Era 1
Era 2
Era 3
Era 4
----====ASI Threshold?====----
Era 5
Cole Era (6)
1 Human-very roughly 3σ above median
Era 7
Era 8
Era 9
----====Crisis Threshold====----
Era 10
Era 11
Ryan Era (12)
1 Human-very roughly 1σ above median
Era 13
----====AGI Threshold (If Above 50%)====----
Era 14
Estimated average adult American performance
o4-mini-high (3/10)
Gemini-2.5-Pro-6-5 (1/5)*
o3 (1/10)
Era 15
Gemini-2.5-Pro-3-25 (2/5)*
Gemini-2.5-Pro (full release) (1/10)1
----====Genuine Reasoning Threshold====----
Era 16
Grok 3 (Thinking) (5/5)
o3-mini-high (2/3)*
Claude Opus 4 Extended Thinking (2/5)*
Claude Sonnet 4 Extended Thinking (2/5)*
o1 (1/3)*
Claude Sonnet 3.7 Extended Thinking (1/5)*
Era 17
GPT-4*
GPT-4o*
Deepseek R1*
Era 18
GPT-3.5*
Era 19
Era 20
.
We expect a smart (by our sense of the term) person to solve Starburst in era 10, an average (adult American) person to solve it in era 14, and a dumb person to solve it in era 18. The smartest geniuses could probably solve it in era 4, and an arbitrary superintelligence could probably do better than them. If adapted to not require language, some animals could probably solve it in the last era. These estimates could easily be off by an era, but more than that would be quite surprising.
Models are listed by the earliest era in which they are capable of solving Starburst, along with a fraction of solutions correct at that era for eras 16 and earlier.
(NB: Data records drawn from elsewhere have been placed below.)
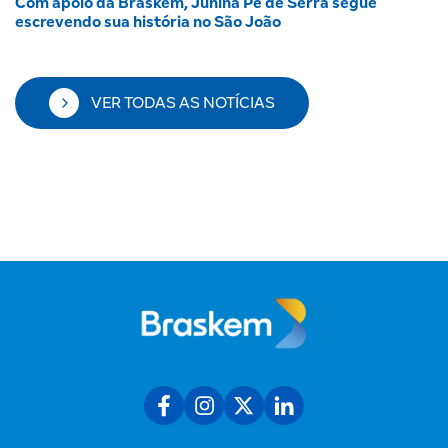
Com apoio da Braskem, Junina Pé de Serra segue
escrevendo sua história no São João
VER TODAS AS NOTÍCIAS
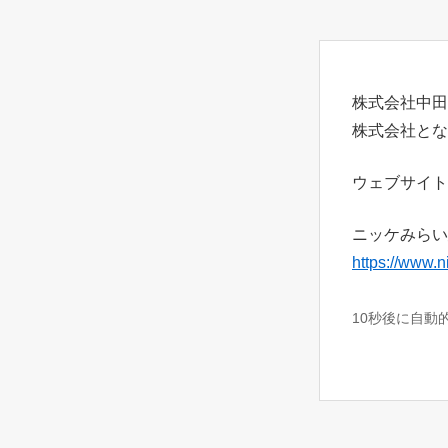
株式会社中田
株式会社とな
ウェブサイト
ニッケみらい
https://www.n
10秒後に自動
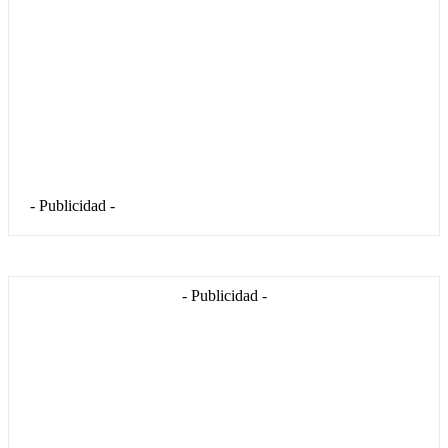
- Publicidad -
- Publicidad -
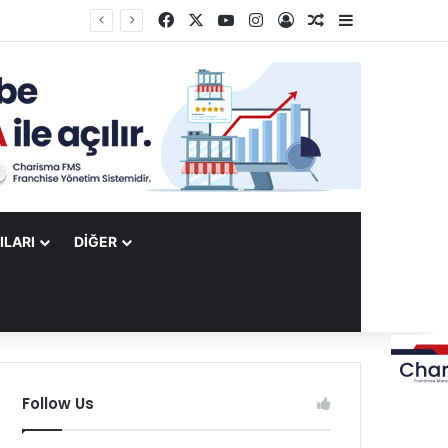
Facebook
X
YouTube
Instagram
Kayıt Ol
Rastgele Makale
Kenar Bölme
ILARI
DIĞER
Follow Us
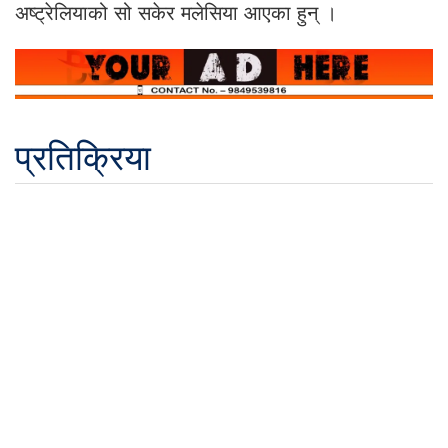
अष्ट्रेलियाको सो सकेर मलेसिया आएका हुन् ।
प्रतिक्रिया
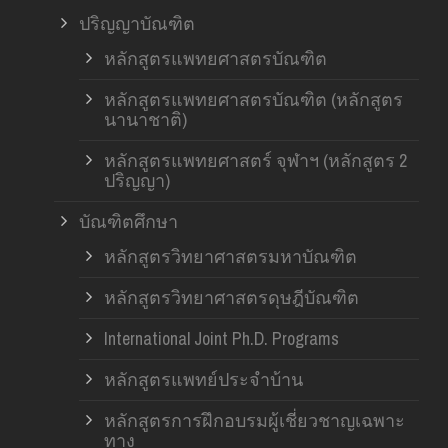
ปริญญาบัณฑิต
หลักสูตรแพทยศาสตรบัณฑิต
หลักสูตรแพทยศาสตรบัณฑิต (หลักสูตร
นานาชาติ)
หลักสูตรแพทยศาสตร์ จุฬาฯ (หลักสูตร 2
ปริญญา)
บัณฑิตศึกษา
หลักสูตรวิทยาศาสตรมหาบัณฑิต
หลักสูตรวิทยาศาสตรดุษฎีบัณฑิต
International Joint Ph.D. Programs
หลักสูตรแพทย์ประจำบ้าน
หลักสูตรการฝึกอบรมผู้เชี่ยวชาญเฉพาะ
ทาง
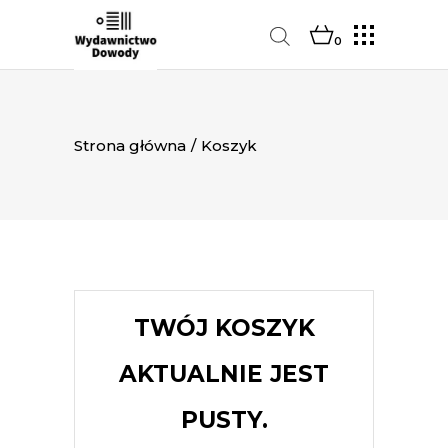
0
Strona główna
/
Koszyk
TWÓJ KOSZYK
AKTUALNIE JEST
PUSTY.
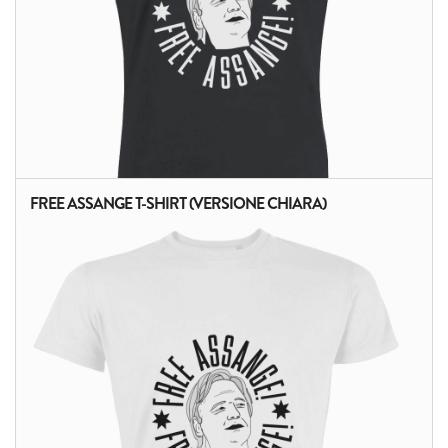
FREE ASSANGE T-SHIRT (VERSIONE CHIARA)
ALTRI PRODOTTI:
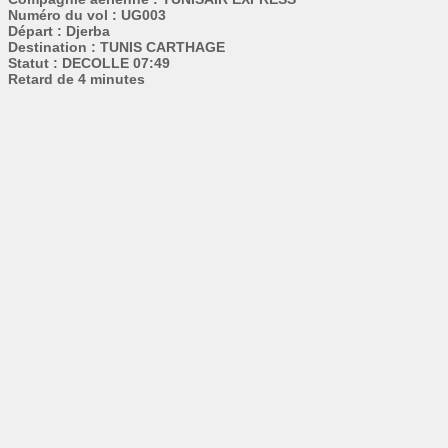
Numéro du vol : UG003
Départ : Djerba
Destination : TUNIS CARTHAGE
Statut : DECOLLE 07:49
Retard de 4 minutes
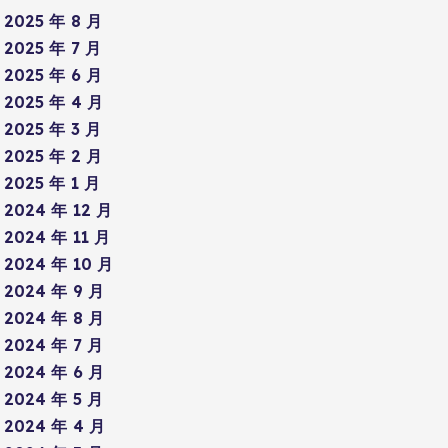
2025 年 8 月
2025 年 7 月
2025 年 6 月
2025 年 4 月
2025 年 3 月
2025 年 2 月
2025 年 1 月
2024 年 12 月
2024 年 11 月
2024 年 10 月
2024 年 9 月
2024 年 8 月
2024 年 7 月
2024 年 6 月
2024 年 5 月
2024 年 4 月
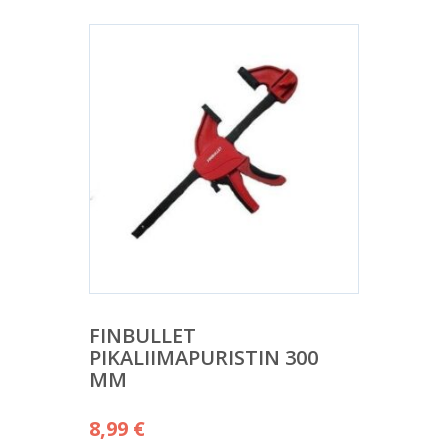
FINBULLET
PIKALIIMAPURISTIN 300
MM
8,99
€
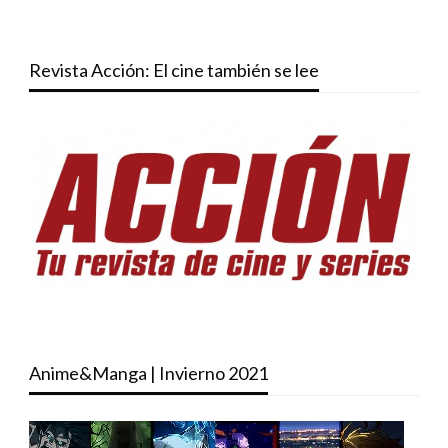
Revista Acción: El cine también se lee
Anime&Manga | Invierno 2021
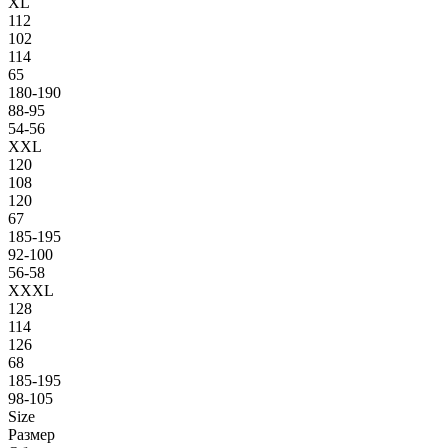
XL
112
102
114
65
180-190
88-95
54-56
XXL
120
108
120
67
185-195
92-100
56-58
XXXL
128
114
126
68
185-195
98-105
Size
Размер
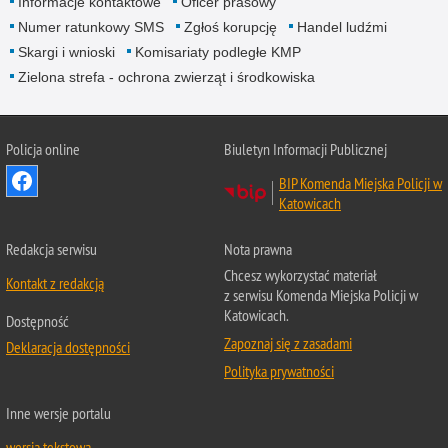
Informacje kontaktowe
Oficer prasowy
Numer ratunkowy SMS
Zgłoś korupcję
Handel ludźmi
Skargi i wnioski
Komisariaty podległe KMP
Zielona strefa - ochrona zwierząt i środkowiska
Policja online
Biuletyn Informacji Publicznej
BIP Komenda Miejska Policji w
Katowicach
Redakcja serwisu
Nota prawna
Chcesz wykorzystać materiał
Kontakt z redakcją
z serwisu Komenda Miejska Policji w
Katowicach.
Dostępność
Zapoznaj się z zasadami
Deklaracja dostępności
Polityka prywatności
Inne wersje portalu
wersja tekstowa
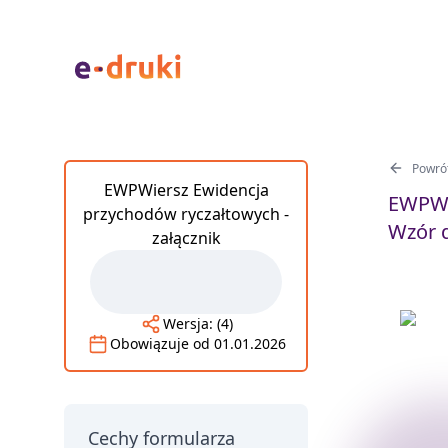
Powrót
EWPWiersz Ewidencja
EWPWie
przychodów ryczałtowych -
Wzór d
załącznik
Wersja:
(4)
Obowiązuje od
01.01.2026
Cechy formularza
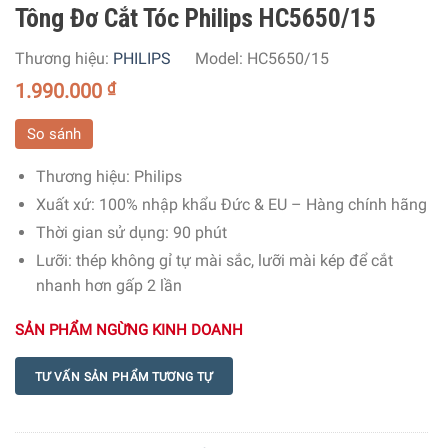
Tông Đơ Cắt Tóc Philips HC5650/15
Thương hiệu:
PHILIPS
Model:
HC5650/15
1.990.000
₫
So sánh
Thương hiệu
: Philips
Xuất xứ
: 100% nhập khẩu Đức & EU – Hàng chính hãng
Thời gian sử dụng
: 90 phút
Lưỡi
: thép không gỉ tự mài sắc, lưỡi mài kép để cắt
nhanh hơn gấp 2 lần
SẢN PHẨM NGỪNG KINH DOANH
TƯ VẤN SẢN PHẨM TƯƠNG TỰ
Human and LLM scores in eras 16 and especially later should not be treated as directly comparable, since LLMs may be able to gain a substantial advantage by throwing knowledge at the problem in those eras.
Note on calling it an AGI threshold: a model that reaches here has general intelligence roughly on par with or slightly above the average adult American. It might (for a time, likely will) not be able to do everything the average human can do on a computer due to non-intelligence limitations such as time horizons, tool use, or perceptual abilities.
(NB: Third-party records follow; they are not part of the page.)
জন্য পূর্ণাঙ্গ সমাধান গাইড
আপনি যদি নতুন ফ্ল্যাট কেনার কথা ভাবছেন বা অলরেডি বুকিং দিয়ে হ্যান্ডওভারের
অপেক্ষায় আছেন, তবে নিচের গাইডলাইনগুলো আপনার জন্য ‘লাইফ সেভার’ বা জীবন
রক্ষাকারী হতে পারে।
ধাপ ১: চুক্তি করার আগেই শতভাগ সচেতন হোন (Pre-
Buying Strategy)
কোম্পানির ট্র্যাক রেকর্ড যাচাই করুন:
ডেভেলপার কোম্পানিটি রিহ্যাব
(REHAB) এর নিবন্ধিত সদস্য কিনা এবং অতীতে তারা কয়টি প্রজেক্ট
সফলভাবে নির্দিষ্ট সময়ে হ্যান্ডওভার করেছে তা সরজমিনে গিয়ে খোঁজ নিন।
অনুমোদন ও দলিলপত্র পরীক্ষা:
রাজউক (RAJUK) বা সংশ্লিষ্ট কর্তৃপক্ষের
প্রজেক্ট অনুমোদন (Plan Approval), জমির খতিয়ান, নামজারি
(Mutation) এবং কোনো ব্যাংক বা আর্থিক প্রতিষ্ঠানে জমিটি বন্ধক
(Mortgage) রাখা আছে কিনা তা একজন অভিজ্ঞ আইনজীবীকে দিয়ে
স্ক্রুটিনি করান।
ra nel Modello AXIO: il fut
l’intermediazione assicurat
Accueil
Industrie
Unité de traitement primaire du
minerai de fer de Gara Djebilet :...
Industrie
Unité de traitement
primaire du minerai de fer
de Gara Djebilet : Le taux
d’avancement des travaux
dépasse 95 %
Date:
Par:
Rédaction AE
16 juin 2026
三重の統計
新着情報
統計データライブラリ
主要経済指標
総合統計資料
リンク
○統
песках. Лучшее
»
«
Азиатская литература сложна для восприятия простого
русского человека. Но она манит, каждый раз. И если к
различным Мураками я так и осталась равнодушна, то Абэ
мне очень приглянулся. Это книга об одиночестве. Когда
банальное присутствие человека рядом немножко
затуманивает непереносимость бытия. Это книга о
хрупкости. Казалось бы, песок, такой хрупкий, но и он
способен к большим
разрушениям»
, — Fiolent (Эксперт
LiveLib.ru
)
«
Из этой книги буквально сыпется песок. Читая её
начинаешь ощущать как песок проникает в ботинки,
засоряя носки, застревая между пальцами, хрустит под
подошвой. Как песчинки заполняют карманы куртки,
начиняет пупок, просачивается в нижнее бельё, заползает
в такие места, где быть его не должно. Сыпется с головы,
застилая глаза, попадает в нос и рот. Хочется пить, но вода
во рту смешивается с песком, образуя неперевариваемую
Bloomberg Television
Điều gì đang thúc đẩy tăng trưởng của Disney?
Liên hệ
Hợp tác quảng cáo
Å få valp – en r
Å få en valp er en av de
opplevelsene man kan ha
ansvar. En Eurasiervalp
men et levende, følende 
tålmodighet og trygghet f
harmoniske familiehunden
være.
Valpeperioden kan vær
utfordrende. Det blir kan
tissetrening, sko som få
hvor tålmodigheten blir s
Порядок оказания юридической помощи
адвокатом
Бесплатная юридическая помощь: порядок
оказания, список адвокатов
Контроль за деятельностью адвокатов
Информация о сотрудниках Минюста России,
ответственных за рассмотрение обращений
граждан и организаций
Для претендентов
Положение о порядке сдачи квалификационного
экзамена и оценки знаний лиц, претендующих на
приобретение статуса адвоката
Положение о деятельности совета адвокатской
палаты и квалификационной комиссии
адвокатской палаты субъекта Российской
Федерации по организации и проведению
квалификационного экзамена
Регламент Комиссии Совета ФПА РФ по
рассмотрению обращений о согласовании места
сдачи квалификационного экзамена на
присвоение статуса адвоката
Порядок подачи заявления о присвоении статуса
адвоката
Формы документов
More information about Starburst: https://pennheretic.substack.com/p/you-can-do-fictional-theoretical
Models marked with an asterisk were tested on an old version of the prompt with a subtle ambiguity. This had little to no effect on results, but is noted for completeness.
According to Google’s documentation, this is the same model as the 6-5 snapshot, but it performs markedly worse. This is likely due to the full release usually expending roughly half the thinking tokens of the snapshot. Even setting a thinking budget in AI Studio doesn’t fix this issue.